Non è ovviamente detto che ora Cerenza, De Simoni o altri soggetti decidano di impugnare ora il "decreto Romano" per far valere le lamentele che in quest'occasione non sono state considerate (anche perché non è detto che un altro giudice non contesti loro la tardività della loro azione); in ogni caso ci si sente di dire che la mancata impugnazione del decreto appare determinante per gli esiti di questa vicenda. Il rigetto delle domande degli attori sta portando i rappresentanti della Dc-Grassi a rivendicare la piena legittimità del loro percorso, quando il giudice non ha detto nulla, soprattutto, su un punto molto delicato, forse il più delicato di tutti: era legittimo che la richiesta di convocazione dell'assemblea dei soci Dc fosse fondata su un elenco di iscritti formato - in base a un tesseramento o a una semplice ricognizione delle adesioni mediante autocertificazione, poco importa - nell'ambito delle attività riprese dopo il consiglio nazionale del 2012, prima sospeso e poi dichiarato nulla dal Tribunale di Roma (e, ironia della sorte, proprio dal giudice Guido Romano)? Il giudice non è stato messo in condizione di pronunciarsi su questa domanda - perché nessuno ha impugnato il "decreto Romano" - ma la sua risposta sarebbe stata molto interessante, potendo essere anche sfavorevole alla Dc-Grassi (già guidata da Fontana).

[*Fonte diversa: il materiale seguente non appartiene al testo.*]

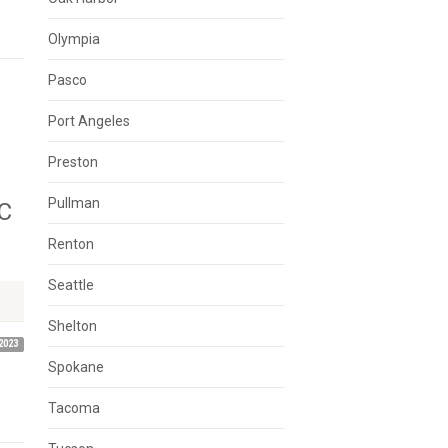
Olympia
Pasco
Port Angeles
Preston
Pullman
C
Renton
Seattle
Shelton
2023
Spokane
Tacoma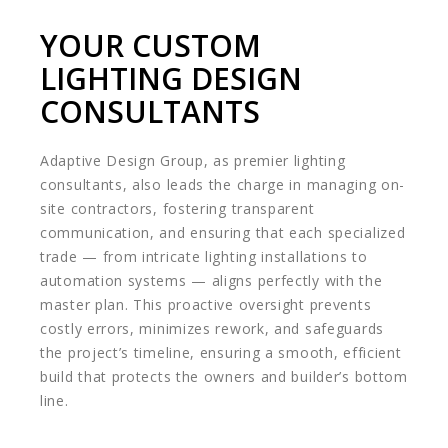
YOUR CUSTOM
LIGHTING DESIGN
CONSULTANTS
Adaptive Design Group, as premier lighting
consultants, also leads the charge in managing on-
site contractors, fostering transparent
communication, and ensuring that each specialized
trade — from intricate lighting installations to
automation systems — aligns perfectly with the
master plan. This proactive oversight prevents
costly errors, minimizes rework, and safeguards
the project’s timeline, ensuring a smooth, efficient
build that protects the owners and builder’s bottom
line.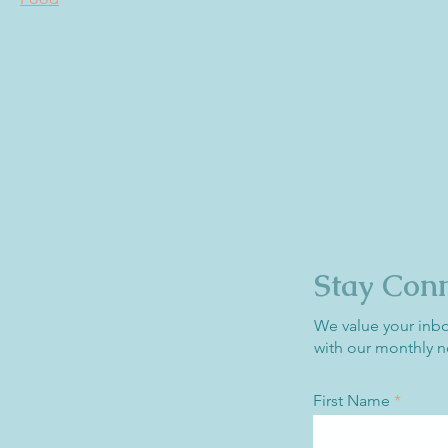
Stay Con
We value your inb
with our monthly n
First Name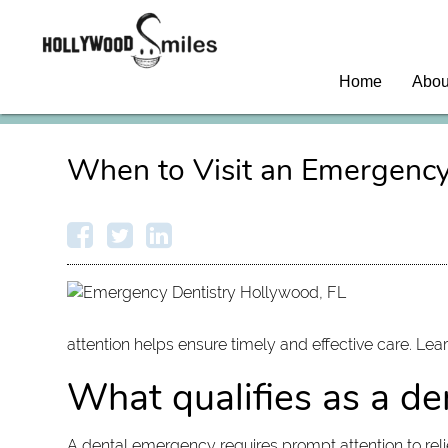
Home
Abou
When to Visit an Emergency
attention helps ensure timely and effective care. Lea
What qualifies as a d
A dental emergency requires prompt attention to reli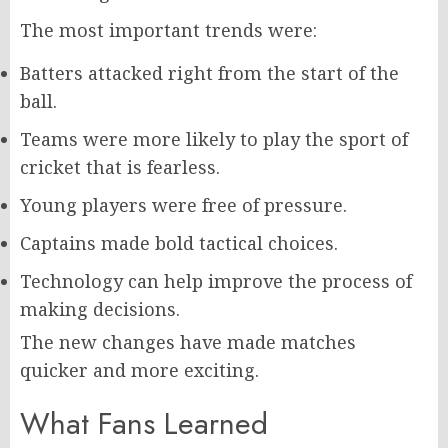
The most important trends were:
Batters attacked right from the start of the
ball.
Teams were more likely to play the sport of
cricket that is fearless.
Young players were free of pressure.
Captains made bold tactical choices.
Technology can help improve the process of
making decisions.
The new changes have made matches
quicker and more exciting.
What Fans Learned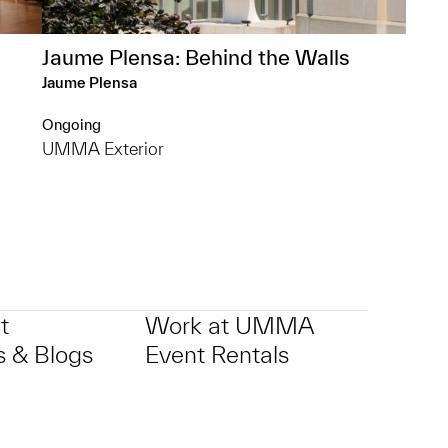
Jaume Plensa: Behind the Walls
Jaume Plensa
Ongoing
UMMA Exterior
t
Work at UMMA
 & Blogs
Event Rentals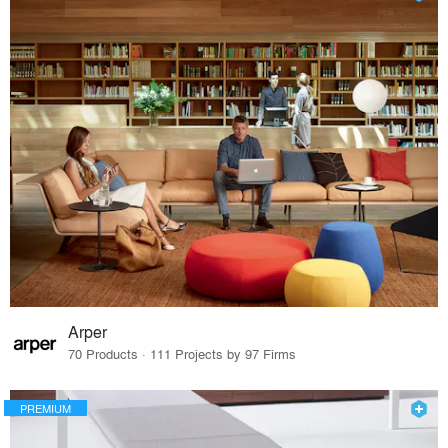
Arper
70 Products · 111 Projects by 97 Firms
PREMIUM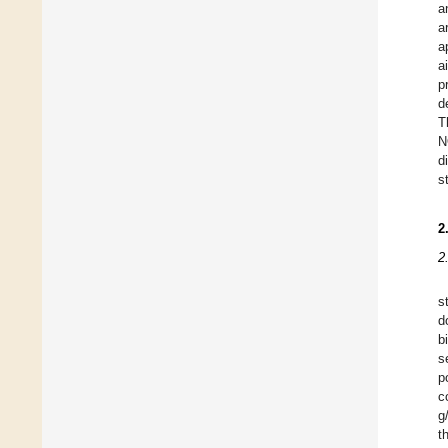
a
a
a
a
p
d
T
N
d
s
2
2
s
d
b
s
p
c
g
t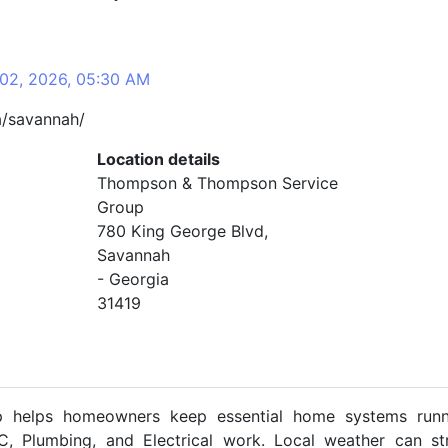
 02, 2026, 05:30 AM
a/savannah/
Location details
Thompson & Thompson Service
Group
780 King George Blvd,
Savannah
- Georgia
31419
helps homeowners keep essential home systems runn
, Plumbing, and Electrical work. Local weather can st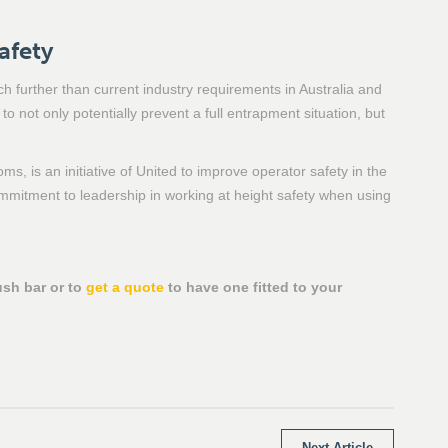
afety
 further than current industry requirements in Australia and
o not only potentially prevent a full entrapment situation, but
ms, is an initiative of United to improve operator safety in the
mitment to leadership in working at height safety when using
ush bar or to
get a quote
to have one fitted to your
Next Article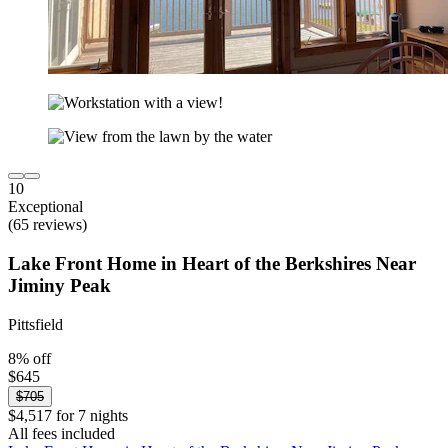
10
Exceptional
(65 reviews)
Lake Front Home in Heart of the Berkshires Near
Jiminy Peak
Pittsfield
8% off
$645
$705
$4,517 for 7 nights
All fees included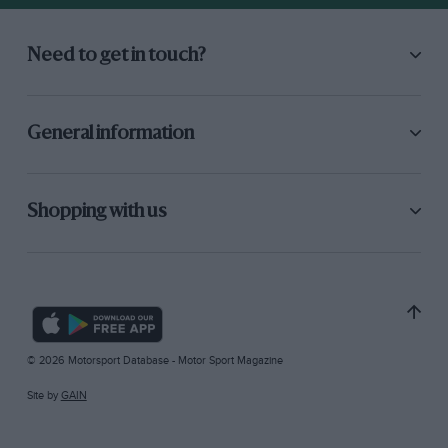
Need to get in touch?
General information
Shopping with us
© 2026 Motorsport Database - Motor Sport Magazine
Site by
GAIN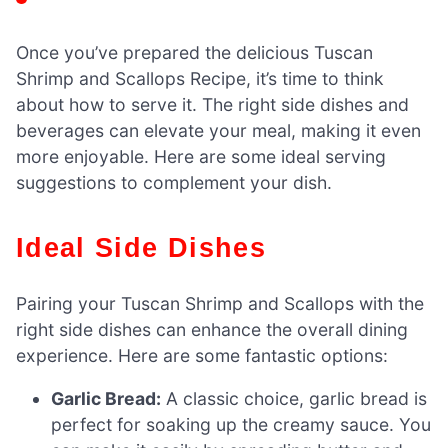
Once you’ve prepared the delicious Tuscan
Shrimp and Scallops Recipe, it’s time to think
about how to serve it. The right side dishes and
beverages can elevate your meal, making it even
more enjoyable. Here are some ideal serving
suggestions to complement your dish.
Ideal Side Dishes
Pairing your Tuscan Shrimp and Scallops with the
right side dishes can enhance the overall dining
experience. Here are some fantastic options:
Garlic Bread:
A classic choice, garlic bread is
perfect for soaking up the creamy sauce. You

Si vedrà ora come intenderanno procedere Cerenza e De Simoni dopo una sentenza che certamente non li soddisfa. Restano i dubbi sulle domande cui il giudice non ha risposto (perché non ne ha avuto la possibilità), le perplessità sull'ennesima decisione giudiziaria letta in modo parziale o forzato e, soprattutto, una domanda: a quando la prossima lite sul simbolo dello scudo crociato?